▸ **Task to carry out**
While reading the listing below, count how many lines hold the word "chart", and answer with the number only.
* * * * * * * * *
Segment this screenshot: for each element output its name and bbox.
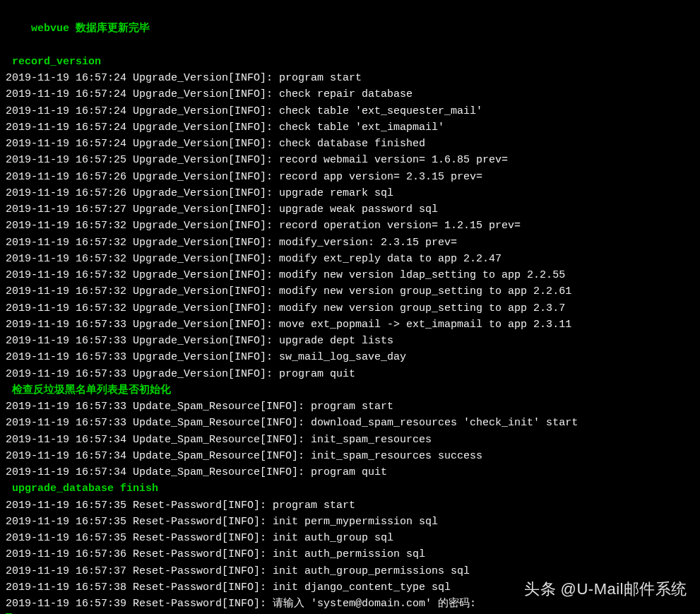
status-header-webvue: webvue 数据库更新完毕 — [6, 4, 694, 54]
update-spam-log-block: 2019-11-19 16:57:33 Update_Spam_Resource… — [6, 398, 694, 480]
log-line: 2019-11-19 16:57:25 Upgrade_Version[INFO… — [6, 152, 694, 168]
log-line: 2019-11-19 16:57:38 Reset-Password[INFO]… — [6, 579, 694, 596]
log-line: 2019-11-19 16:57:33 Upgrade_Version[INFO… — [6, 333, 694, 349]
log-line: 2019-11-19 16:57:24 Upgrade_Version[INFO… — [6, 103, 694, 119]
status-header-spam-check: 检查反垃圾黑名单列表是否初始化 — [6, 382, 694, 398]
header-prefix: webvue — [31, 23, 76, 35]
log-line: 2019-11-19 16:57:26 Upgrade_Version[INFO… — [6, 185, 694, 201]
log-line: 2019-11-19 16:57:32 Upgrade_Version[INFO… — [6, 218, 694, 234]
log-line: 2019-11-19 16:57:39 Reset-Password[INFO]… — [6, 596, 694, 612]
log-line: 2019-11-19 16:57:27 Upgrade_Version[INFO… — [6, 201, 694, 218]
log-line: 2019-11-19 16:57:33 Upgrade_Version[INFO… — [6, 349, 694, 365]
terminal-output[interactable]: webvue 数据库更新完毕 record_version 2019-11-19… — [6, 4, 694, 614]
log-line: 2019-11-19 16:57:32 Upgrade_Version[INFO… — [6, 235, 694, 251]
log-line: 2019-11-19 16:57:33 Update_Spam_Resource… — [6, 398, 694, 415]
log-line: 2019-11-19 16:57:34 Update_Spam_Resource… — [6, 448, 694, 464]
log-line: 2019-11-19 16:57:32 Upgrade_Version[INFO… — [6, 267, 694, 283]
upgrade-version-log-block: 2019-11-19 16:57:24 Upgrade_Version[INFO… — [6, 70, 694, 382]
log-line: 2019-11-19 16:57:32 Upgrade_Version[INFO… — [6, 251, 694, 267]
log-line: 2019-11-19 16:57:32 Upgrade_Version[INFO… — [6, 300, 694, 317]
log-line: 2019-11-19 16:57:33 Upgrade_Version[INFO… — [6, 317, 694, 333]
log-line: 2019-11-19 16:57:35 Reset-Password[INFO]… — [6, 497, 694, 514]
log-line: 2019-11-19 16:57:24 Upgrade_Version[INFO… — [6, 119, 694, 136]
log-line: 2019-11-19 16:57:32 Upgrade_Version[INFO… — [6, 283, 694, 300]
log-line: 2019-11-19 16:57:33 Upgrade_Version[INFO… — [6, 366, 694, 382]
log-line: 2019-11-19 16:57:34 Update_Spam_Resource… — [6, 432, 694, 448]
log-line: 2019-11-19 16:57:34 Update_Spam_Resource… — [6, 464, 694, 480]
log-line: 2019-11-19 16:57:35 Reset-Password[INFO]… — [6, 514, 694, 530]
log-line: 2019-11-19 16:57:37 Reset-Password[INFO]… — [6, 563, 694, 579]
reset-password-log-block: 2019-11-19 16:57:35 Reset-Password[INFO]… — [6, 497, 694, 613]
log-line: 2019-11-19 16:57:24 Upgrade_Version[INFO… — [6, 86, 694, 102]
log-line: 2019-11-19 16:57:33 Update_Spam_Resource… — [6, 415, 694, 431]
log-line: 2019-11-19 16:57:24 Upgrade_Version[INFO… — [6, 136, 694, 152]
log-line: 2019-11-19 16:57:36 Reset-Password[INFO]… — [6, 546, 694, 562]
log-line: 2019-11-19 16:57:26 Upgrade_Version[INFO… — [6, 169, 694, 185]
log-line: 2019-11-19 16:57:35 Reset-Password[INFO]… — [6, 530, 694, 546]
header-rest: 数据库更新完毕 — [76, 23, 150, 35]
status-header-upgrade-finish: upgrade_database finish — [6, 480, 694, 497]
log-line: 2019-11-19 16:57:24 Upgrade_Version[INFO… — [6, 70, 694, 86]
status-header-record-version: record_version — [6, 54, 694, 70]
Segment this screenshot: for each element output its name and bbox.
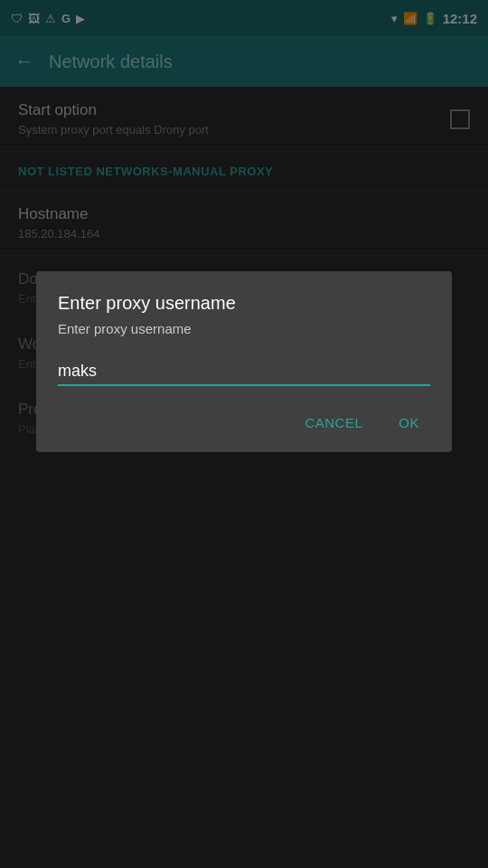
proxy-username-input[interactable] — [58, 358, 430, 384]
ok-button[interactable]: OK — [388, 408, 430, 438]
dialog-overlay: Enter proxy username Enter proxy usernam… — [0, 0, 488, 868]
dialog-title: Enter proxy username — [58, 293, 430, 314]
content-area: Start option System proxy port equals Dr… — [0, 87, 488, 451]
dialog-buttons: CANCEL OK — [58, 408, 430, 438]
dialog: Enter proxy username Enter proxy usernam… — [36, 271, 452, 452]
cancel-button[interactable]: CANCEL — [294, 408, 373, 438]
dialog-subtitle: Enter proxy username — [58, 321, 430, 336]
dialog-input-container — [58, 358, 430, 386]
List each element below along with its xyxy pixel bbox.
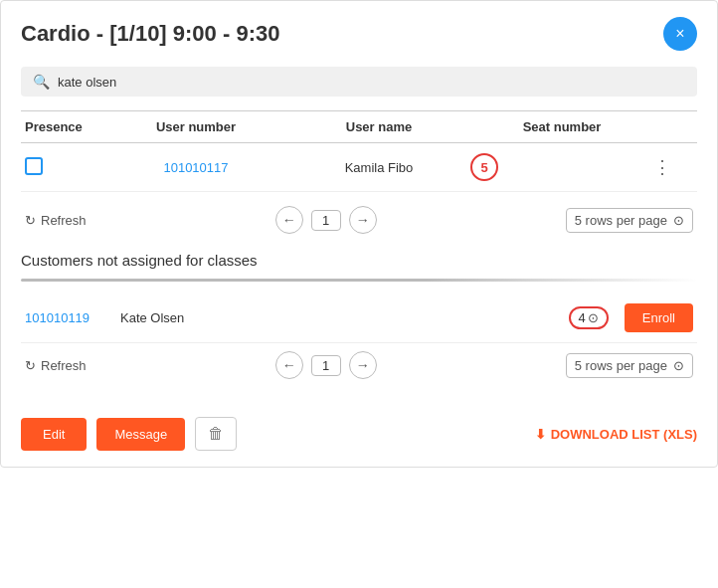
modal-container: Cardio - [1/10] 9:00 - 9:30 × 🔍 Presence… [0,0,718,468]
col-header-actions [653,119,693,134]
footer: Edit Message 🗑 ⬇ DOWNLOAD LIST (XLS) [21,407,697,451]
unassigned-seat-number: 4 [579,310,586,325]
row-actions-cell: ⋮ [653,156,693,178]
presence-cell [25,157,104,178]
rows-per-page-top[interactable]: 5 rows per page ⊙ [566,208,693,233]
col-header-user-number: User number [104,119,287,134]
row-menu-icon[interactable]: ⋮ [653,157,671,177]
refresh-icon-bottom: ↻ [25,358,36,373]
edit-button[interactable]: Edit [21,418,87,451]
col-header-seat-number: Seat number [470,119,653,134]
refresh-button-top[interactable]: ↻ Refresh [25,213,87,228]
prev-icon-top: ← [282,212,296,228]
page-nav-bottom: ← 1 → [275,351,377,379]
pagination-bottom: ↻ Refresh ← 1 → 5 rows per page ⊙ [21,343,697,387]
prev-page-button-top[interactable]: ← [275,206,303,234]
table-row: 101010117 Kamila Fibo 5 ⋮ [21,143,697,192]
section-divider [21,279,697,282]
close-button[interactable]: × [663,17,697,51]
delete-button[interactable]: 🗑 [195,417,237,451]
unassigned-user-number[interactable]: 101010119 [25,310,104,325]
search-input[interactable] [58,75,685,90]
next-page-button-top[interactable]: → [349,206,377,234]
refresh-icon-top: ↻ [25,213,36,228]
page-number-bottom: 1 [311,355,341,376]
col-header-presence: Presence [25,119,104,134]
search-icon: 🔍 [33,74,50,90]
pagination-top: ↻ Refresh ← 1 → 5 rows per page ⊙ [21,198,697,242]
close-icon: × [675,25,684,43]
download-icon: ⬇ [535,427,546,442]
unassigned-user-name: Kate Olsen [120,310,553,325]
rows-per-page-down-icon-top: ⊙ [673,213,684,228]
table-header: Presence User number User name Seat numb… [21,110,697,143]
modal-title: Cardio - [1/10] 9:00 - 9:30 [21,21,279,47]
unassigned-seat-badge: 4 ⊙ [569,306,609,329]
next-page-button-bottom[interactable]: → [349,351,377,379]
user-number-cell: 101010117 [104,160,287,175]
page-number-top: 1 [311,210,341,231]
unassigned-section-label: Customers not assigned for classes [21,252,697,269]
enroll-button[interactable]: Enroll [625,303,693,332]
modal-header: Cardio - [1/10] 9:00 - 9:30 × [21,17,697,51]
delete-icon: 🗑 [208,425,224,442]
col-header-user-name: User name [287,119,470,134]
seat-number-badge: 5 [470,153,498,181]
unassigned-row: 101010119 Kate Olsen 4 ⊙ Enroll [21,294,697,343]
presence-checkbox[interactable] [25,157,43,175]
next-icon-bottom: → [356,357,370,373]
user-number-link[interactable]: 101010117 [163,160,228,175]
prev-icon-bottom: ← [282,357,296,373]
page-nav-top: ← 1 → [275,206,377,234]
footer-left: Edit Message 🗑 [21,417,237,451]
next-icon-top: → [356,212,370,228]
attendance-table: Presence User number User name Seat numb… [21,110,697,192]
prev-page-button-bottom[interactable]: ← [275,351,303,379]
rows-per-page-bottom[interactable]: 5 rows per page ⊙ [566,353,693,378]
message-button[interactable]: Message [96,418,185,451]
rows-per-page-down-icon-bottom: ⊙ [673,358,684,373]
search-bar: 🔍 [21,67,697,97]
seat-down-icon: ⊙ [588,310,599,325]
seat-number-cell: 5 [470,153,653,181]
user-name-cell: Kamila Fibo [287,160,470,175]
download-button[interactable]: ⬇ DOWNLOAD LIST (XLS) [535,427,697,442]
refresh-button-bottom[interactable]: ↻ Refresh [25,358,87,373]
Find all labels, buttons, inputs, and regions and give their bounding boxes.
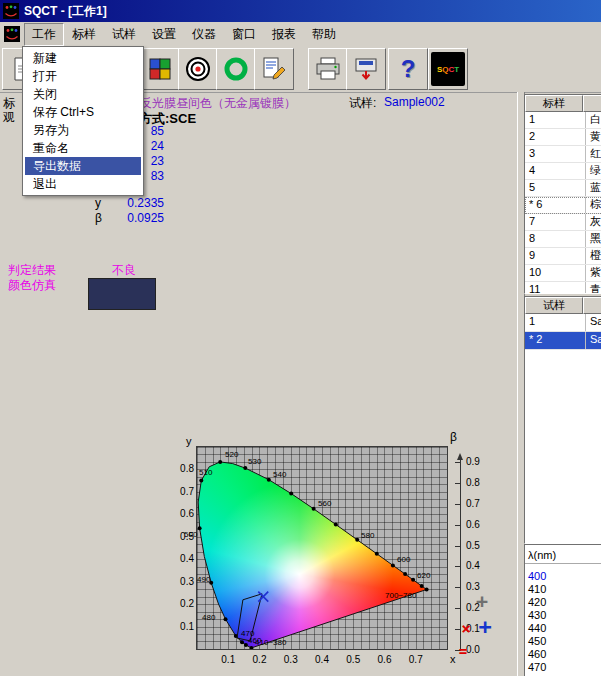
menu-item[interactable]: 另存为 <box>25 121 141 139</box>
beta-value: 0.0925 <box>120 211 164 225</box>
y-value: 0.2335 <box>120 196 164 210</box>
green-ring-button[interactable] <box>216 48 256 90</box>
judge-value: 不良 <box>112 262 136 279</box>
chromaticity-chart: y 520530540560580600620700~7805105004904… <box>170 433 470 676</box>
wavelength-label: 490 <box>197 575 210 584</box>
table-header-row: 标样名称 <box>525 95 601 112</box>
sqct-logo-icon: SQCT <box>431 52 465 86</box>
menubar-item-1[interactable]: 工作 <box>24 23 64 46</box>
table-row[interactable]: * 6棕 <box>525 197 601 214</box>
wavelength-label: 510 <box>199 468 212 477</box>
menubar-item-7[interactable]: 报表 <box>264 23 304 46</box>
window-title: SQCT - [工作1] <box>24 3 107 20</box>
wavelength-label: 620 <box>417 571 430 580</box>
wavelength-list: 400410420430440450460470480 <box>525 564 601 676</box>
menu-item[interactable]: 导出数据 <box>25 157 141 175</box>
menubar-item-6[interactable]: 窗口 <box>224 23 264 46</box>
table-row[interactable]: 7灰 <box>525 214 601 231</box>
printer-icon <box>315 56 341 82</box>
printer-button[interactable] <box>308 48 348 90</box>
y-tick-label: 0.2 <box>170 598 194 609</box>
beta-tick <box>455 566 461 567</box>
menubar-item-3[interactable]: 试样 <box>104 23 144 46</box>
row-name-cell: 棕 <box>586 197 601 213</box>
row-name-cell: 青 <box>586 282 601 294</box>
row-number-cell: 10 <box>525 265 586 281</box>
edit-doc-button[interactable] <box>254 48 294 90</box>
y-tick-label: 0.1 <box>170 621 194 632</box>
menu-item[interactable]: 新建 <box>25 49 141 67</box>
row-number-cell: * 2 <box>525 332 586 349</box>
table-row[interactable]: 2黄 <box>525 129 601 146</box>
table-header-cell: 名称 <box>583 95 601 112</box>
wavelength-row: 410 <box>525 583 601 596</box>
menu-item[interactable]: 保存 Ctrl+S <box>25 103 141 121</box>
export-icon <box>353 56 379 82</box>
menubar-item-2[interactable]: 标样 <box>64 23 104 46</box>
row-number-cell: 3 <box>525 146 586 162</box>
menu-item[interactable]: 打开 <box>25 67 141 85</box>
menubar-item-4[interactable]: 设置 <box>144 23 184 46</box>
beta-tick <box>455 629 461 630</box>
row-name-cell: 红 <box>586 146 601 162</box>
table-row[interactable]: 3红 <box>525 146 601 163</box>
menubar-item-8[interactable]: 帮助 <box>304 23 344 46</box>
table-row[interactable]: 8黑 <box>525 231 601 248</box>
menu-item[interactable]: 关闭 <box>25 85 141 103</box>
wavelength-label: 700~780 <box>385 591 416 600</box>
table-row[interactable]: 5蓝 <box>525 180 601 197</box>
y-tick-label: 0.7 <box>170 486 194 497</box>
row-number-cell: 1 <box>525 314 586 331</box>
wavelength-row: 440 <box>525 622 601 635</box>
x-tick-label: 0.6 <box>376 654 394 665</box>
table-row[interactable]: 9橙 <box>525 248 601 265</box>
table-row[interactable]: 11青 <box>525 282 601 294</box>
x-tick-label: 0.1 <box>219 654 237 665</box>
sample-label: 试样: <box>349 95 376 112</box>
y-tick-label: 0.5 <box>170 531 194 542</box>
plot-marker: × <box>461 621 471 637</box>
export-button[interactable] <box>346 48 386 90</box>
color-tiles-button[interactable] <box>140 48 180 90</box>
sqct-logo-button[interactable]: SQCT <box>428 48 468 90</box>
wavelength-panel: λ(nm) 400410420430440450460470480 <box>524 544 601 676</box>
table-row[interactable]: 10紫 <box>525 265 601 282</box>
help-button[interactable]: ? <box>388 48 428 90</box>
beta-tick-label: 0.7 <box>466 498 480 509</box>
app-logo-icon <box>3 3 19 19</box>
document-icon <box>4 26 20 42</box>
beta-tick-label: 0.4 <box>466 560 480 571</box>
table-header-cell: 名称 <box>583 297 601 314</box>
table-row[interactable]: 1Sample001 <box>525 314 601 332</box>
menubar-item-5[interactable]: 仪器 <box>184 23 224 46</box>
menu-item[interactable]: 重命名 <box>25 139 141 157</box>
row-number-cell: 9 <box>525 248 586 264</box>
color-tiles-icon <box>147 56 173 82</box>
target-button[interactable] <box>178 48 218 90</box>
table-header-cell: 试样 <box>525 297 583 314</box>
y-axis-title: y <box>186 435 192 447</box>
plot-marker: + <box>478 616 491 638</box>
beta-tick <box>455 546 461 547</box>
x-tick-label: 0.4 <box>313 654 331 665</box>
wavelength-label: 480 <box>202 613 215 622</box>
table-header-row: 试样名称 <box>525 297 601 314</box>
beta-tick <box>455 483 461 484</box>
table-row[interactable]: 1白 <box>525 112 601 129</box>
table-row[interactable]: 4绿 <box>525 163 601 180</box>
menu-bar: 工作标样试样设置仪器窗口报表帮助 <box>0 22 601 46</box>
menu-item[interactable]: 退出 <box>25 175 141 193</box>
y-tick-label: 0.4 <box>170 553 194 564</box>
title-bar: SQCT - [工作1] <box>0 0 601 22</box>
beta-tick <box>455 462 461 463</box>
x-tick-label: 0.5 <box>344 654 362 665</box>
wavelength-row: 470 <box>525 661 601 674</box>
row-name-cell: 绿 <box>586 163 601 179</box>
row-number-cell: 1 <box>525 112 586 128</box>
plot-marker: = <box>459 644 467 658</box>
standards-table: 标样名称1白2黄3红4绿5蓝* 6棕7灰8黑9橙10紫11青 <box>524 94 601 294</box>
row-name-cell: 白 <box>586 112 601 128</box>
beta-tick-label: 0.5 <box>466 540 480 551</box>
table-row[interactable]: * 2Sample002 <box>525 332 601 350</box>
wavelength-label: 520 <box>225 450 238 459</box>
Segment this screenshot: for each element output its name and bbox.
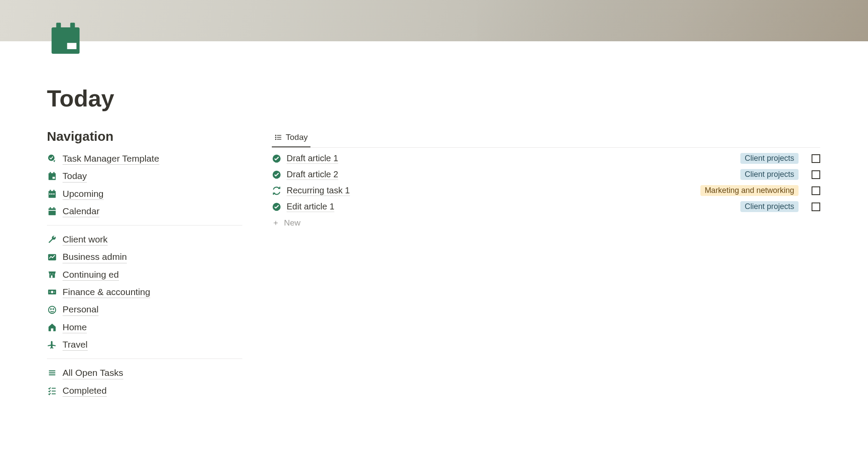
nav-item-label: All Open Tasks (63, 367, 123, 379)
store-icon (47, 269, 57, 280)
task-tag: Client projects (740, 169, 799, 180)
task-checkbox[interactable] (812, 186, 820, 195)
nav-item[interactable]: Task Manager Template (47, 150, 242, 167)
svg-point-27 (50, 309, 51, 309)
svg-point-4 (48, 155, 55, 161)
nav-item-label: Personal (63, 303, 99, 315)
svg-rect-14 (53, 193, 55, 195)
nav-item[interactable]: Upcoming (47, 185, 242, 202)
nav-item[interactable]: Business admin (47, 248, 242, 266)
svg-rect-17 (53, 207, 55, 209)
svg-rect-2 (70, 23, 75, 30)
svg-point-38 (275, 135, 276, 136)
repeat-icon (272, 186, 281, 196)
nav-item-label: Finance & accounting (63, 286, 150, 298)
svg-point-26 (49, 306, 56, 313)
nav-item-label: Today (63, 170, 87, 182)
svg-rect-8 (53, 177, 55, 179)
main-content: Today Draft article 1Client projectsDraf… (272, 129, 820, 228)
svg-point-28 (53, 309, 54, 309)
task-title[interactable]: Edit article 1 (287, 202, 334, 212)
navigation-heading: Navigation (47, 129, 242, 144)
task-title[interactable]: Draft article 1 (287, 153, 338, 164)
new-task-button[interactable]: New (272, 215, 820, 228)
nav-item[interactable]: Finance & accounting (47, 283, 242, 301)
check-arrow-icon (47, 153, 57, 164)
task-checkbox[interactable] (812, 202, 820, 211)
nav-item[interactable]: Client work (47, 231, 242, 248)
check-circle-icon (272, 170, 281, 179)
tab-today[interactable]: Today (272, 129, 310, 147)
svg-rect-11 (53, 190, 55, 192)
svg-rect-7 (53, 172, 55, 174)
page-icon (47, 20, 84, 57)
nav-item[interactable]: Personal (47, 301, 242, 318)
svg-rect-6 (50, 172, 51, 174)
nav-item-label: Business admin (63, 251, 127, 263)
svg-rect-12 (50, 193, 51, 195)
svg-rect-5 (49, 173, 56, 180)
svg-rect-15 (49, 209, 56, 216)
chart-icon (47, 252, 57, 262)
task-tag: Client projects (740, 201, 799, 212)
divider (47, 358, 242, 359)
nav-item-label: Client work (63, 233, 108, 246)
view-tabs: Today (272, 129, 820, 148)
task-row[interactable]: Recurring task 1Marketing and networking (272, 183, 820, 199)
list-lines-icon (47, 368, 57, 378)
nav-item[interactable]: All Open Tasks (47, 364, 242, 382)
svg-rect-1 (56, 23, 61, 30)
task-row[interactable]: Draft article 1Client projects (272, 150, 820, 166)
nav-item-label: Upcoming (63, 188, 104, 200)
nav-item[interactable]: Today (47, 167, 242, 185)
svg-rect-10 (50, 190, 51, 192)
money-icon (47, 287, 57, 297)
nav-item-label: Task Manager Template (63, 153, 159, 165)
task-row[interactable]: Edit article 1Client projects (272, 199, 820, 215)
svg-rect-0 (52, 27, 80, 54)
tab-label: Today (286, 133, 308, 142)
task-title[interactable]: Draft article 2 (287, 169, 338, 180)
nav-item[interactable]: Calendar (47, 202, 242, 220)
check-circle-icon (272, 202, 281, 212)
task-checkbox[interactable] (812, 154, 820, 163)
task-tag: Marketing and networking (700, 185, 799, 196)
task-title[interactable]: Recurring task 1 (287, 186, 350, 196)
check-circle-icon (272, 154, 281, 163)
nav-item-label: Continuing ed (63, 269, 119, 281)
nav-item[interactable]: Completed (47, 382, 242, 399)
nav-item[interactable]: Continuing ed (47, 266, 242, 283)
task-row[interactable]: Draft article 2Client projects (272, 166, 820, 183)
nav-item-label: Travel (63, 339, 88, 351)
divider (47, 225, 242, 226)
svg-point-24 (50, 292, 50, 292)
svg-point-23 (51, 291, 53, 293)
new-task-label: New (284, 218, 300, 228)
list-icon (274, 133, 282, 141)
svg-rect-21 (51, 275, 53, 278)
svg-point-40 (275, 139, 276, 140)
nav-item-label: Home (63, 321, 87, 333)
svg-rect-16 (50, 207, 51, 209)
plane-icon (47, 339, 57, 350)
svg-point-25 (54, 292, 55, 292)
navigation-sidebar: Navigation Task Manager TemplateTodayUpc… (47, 129, 242, 399)
nav-item-label: Completed (63, 385, 107, 397)
calendar-day-icon (47, 171, 57, 181)
wrench-icon (47, 234, 57, 245)
nav-item[interactable]: Travel (47, 336, 242, 353)
nav-item[interactable]: Home (47, 319, 242, 336)
svg-rect-18 (49, 210, 56, 211)
nav-item-label: Calendar (63, 205, 99, 217)
checklist-icon (47, 385, 57, 396)
task-list: Draft article 1Client projectsDraft arti… (272, 150, 820, 215)
calendar-week-icon (47, 189, 57, 199)
svg-point-39 (275, 137, 276, 138)
calendar-icon (47, 206, 57, 216)
plus-icon (272, 219, 280, 227)
task-tag: Client projects (740, 153, 799, 164)
face-icon (47, 305, 57, 315)
task-checkbox[interactable] (812, 170, 820, 179)
cover-image (0, 0, 868, 41)
home-icon (47, 322, 57, 332)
* * * * * * * * *
▸ **Expected answer**
2